Alexandre O’Neill optou por fazer referência ao Portugal seu contemporâneo e à forma como as pessoas viviam a partir das metáforas do medo e dos monstros para ilustrar a perseguição, a diminuição da confiança que havia entre os seres humanos, fazendo com que as pessoas olhassem os familiares e a si próprios como se de estranhos se tratasse e não ousassem divulgar as suas ideias. Essa indistinção entre homens e seres nocivos ao seu próprio semelhante é notória, quando O’Neill afirma que: “Monstros e homens lado a lado/Não à margem, mas na própria vida.//Absurdos monstros que circulam /Quase honestamente.” (Alexandre O’Neill, No Reino da Dinamarca, 1958) 

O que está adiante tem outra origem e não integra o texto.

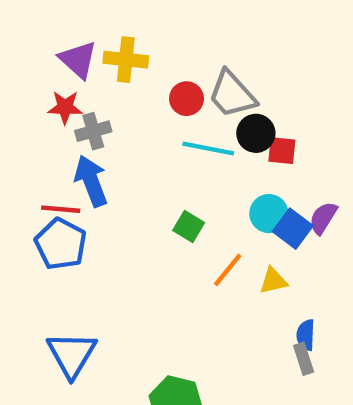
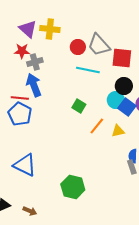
black circle: (256, 133) -> (124, 86), moved
red square: (282, 151) -> (122, 58), moved, size x1.5
blue triangle: (72, 354) -> (25, 165), turned -35

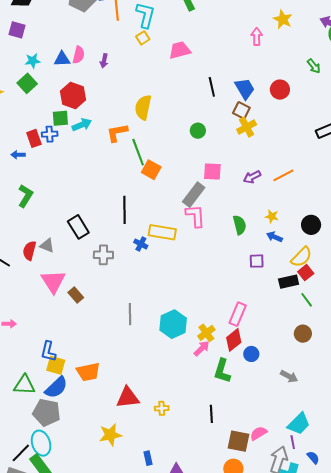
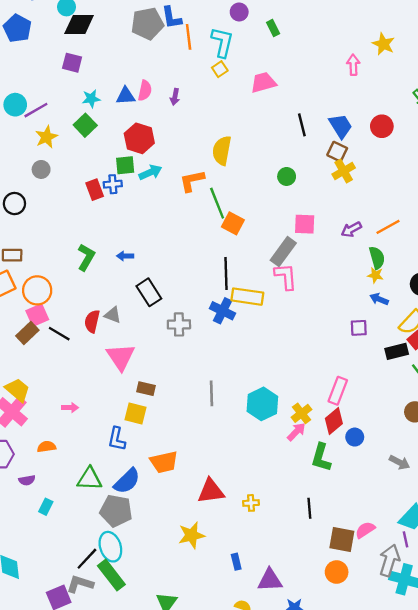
blue arrow: (18, 155) -> (125, 256), moved
black line: (125, 210) -> (226, 273), moved
green semicircle: (240, 225) -> (377, 258), moved
blue cross: (141, 244) -> (223, 311), size x1.5
brown rectangle: (76, 295) -> (146, 389), moved, turned -35
yellow square: (56, 365) -> (135, 414), moved

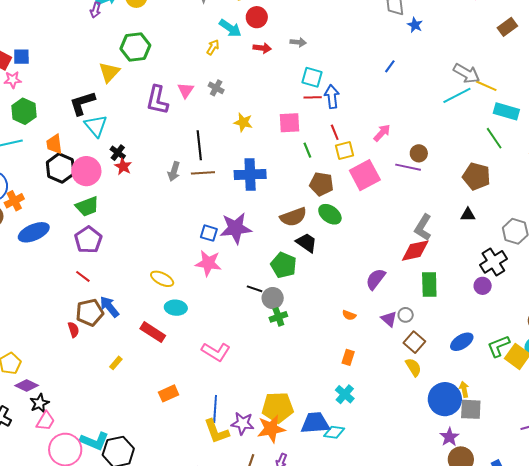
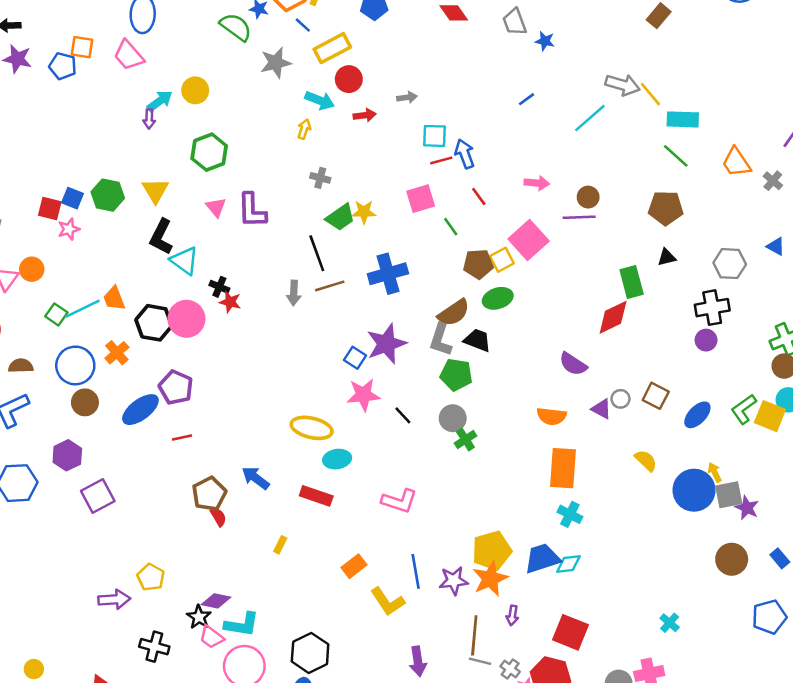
blue square: (21, 57) -> (73, 198), turned 36
blue line: (390, 66) -> (527, 99), turned 32
yellow triangle: (109, 72) -> (155, 190), moved
yellow line: (486, 86) -> (650, 94), turned 40
pink triangle: (186, 90) -> (216, 207), moved
cyan line: (457, 95) -> (590, 118), moved
black L-shape: (82, 103) -> (161, 237), turned -32
green hexagon: (24, 111) -> (108, 195), moved
pink arrow: (382, 133) -> (537, 183), turned 66
orange trapezoid: (54, 144) -> (114, 298), moved
yellow square: (345, 151) -> (502, 260), moved
orange cross: (14, 201) -> (117, 353), moved
green trapezoid: (87, 206) -> (340, 217), moved
green ellipse: (330, 214) -> (498, 298), turned -40
gray L-shape: (423, 227) -> (441, 340), moved
blue square: (209, 233) -> (355, 358), turned 30
purple pentagon: (88, 240) -> (176, 387), moved
black cross: (493, 262) -> (712, 308), turned 36
red line: (83, 276) -> (182, 437), moved, turned -35
yellow ellipse: (162, 279) -> (312, 428), size x1.4
purple semicircle: (376, 279) -> (573, 364), turned -80
green rectangle: (429, 284) -> (632, 282), moved
black line: (255, 289) -> (403, 415), moved, turned 42
brown pentagon: (90, 312) -> (209, 494), moved
orange semicircle: (349, 315) -> (552, 416), size x1.6
brown square: (414, 342) -> (656, 396), moved
orange rectangle: (348, 357) -> (563, 468), size x2.0
purple diamond: (27, 386) -> (216, 601), moved
pink trapezoid: (45, 421) -> (212, 637), turned 110
yellow L-shape: (216, 431) -> (388, 601), moved
purple star: (449, 437) -> (747, 508), moved
cyan L-shape: (94, 441) -> (242, 624), moved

Consciente da forma como o Estado controlava tudo e todos, O’Neill opta por referir-se a esses braços tentaculares e invisíveis como se fossem monstros. Misturados entre os homens, esses seres terríficos deambulam “honestamente”, já que foram criados pelo poder instituído, e procuram ter acesso aos pensamentos das pessoas, dado que circulam indetetáveis, geram o medo que acompanha os homens em todas as situações por mais quotidianas que elas sejam. 
Essa proliferação do medo está patente em “O Poema pouco original do medo” e “Perfilados de Medo”. No primeiro, o autor evidencia o domínio avassalador do medo: ele “vai ter tudo”, desde aspeto humano até aos objetos de luxo. A forma como os delatores se imiscuíam em todas as situações é enfatizada por essa personificação do medo; não só ele vai ter “pernas” como “olhos”, “mãozinhas”, “ouvidos”, vai assumir a forma dos funcionários de Estado ou mesmo dos familiares e dos amigos. Decorrente dessa situação, o medo apodera-se de todos transformando-os em “ratos”, em seres dominados pelo terror incapazes de reagir e de ousar pensar. A capacidade de ter acesso aos mais íntimos pensamentos das pessoas torna-se notória pelo facto de os “ouvidos” do medo poderem estar “nas paredes”, “no chão”, “no tecto” e até “nos teus ouvidos”. Uma vez que esses delatores não são identificáveis, a desconfiança instala-se, aumentam as “suspeitas”, a desconfiança entre as pessoas porque é impossível saber em quem confiar. Por isso mesmo, o sujeito poético constata que a intenção do medo é, de facto, amedrontar de tal forma as pessoas que, dominadas por ele, sejam reduzidas a “ratos”, a meros sobreviventes, sem vontade própria. Contudo esse medo acaba por ser ambivalente. Se, por um lado, aprisiona as pessoas; por outro, é o motor da sua rebelião, do seu inconformismo, é ele “que nos salva da loucura”, como é mencionado no segundo poema. Devido a esse fator, “Perfilados de medo” combatem apesar de saberem que “Decisão e coragem valem menos/e a vida sem viver é mais segura”. Ao viverem dominados por esse medo, transformaram-se, agora, em “irónicos fantasmas”, em seres quase incorpóreos que buscam o que não são e o que nunca chegarão a ser. Dessa perspetiva, assumem o papel de “loucos”, de seres amorfos e destituídos de capacidade para agir e pensar, semelhantes a um “Rebanho”; no entanto, não são conduzidos por um pastor, são “perseguidos” pelo medo e daí viverem em sociedade, mas tão isolados que “da vida [perderam] o sentido”.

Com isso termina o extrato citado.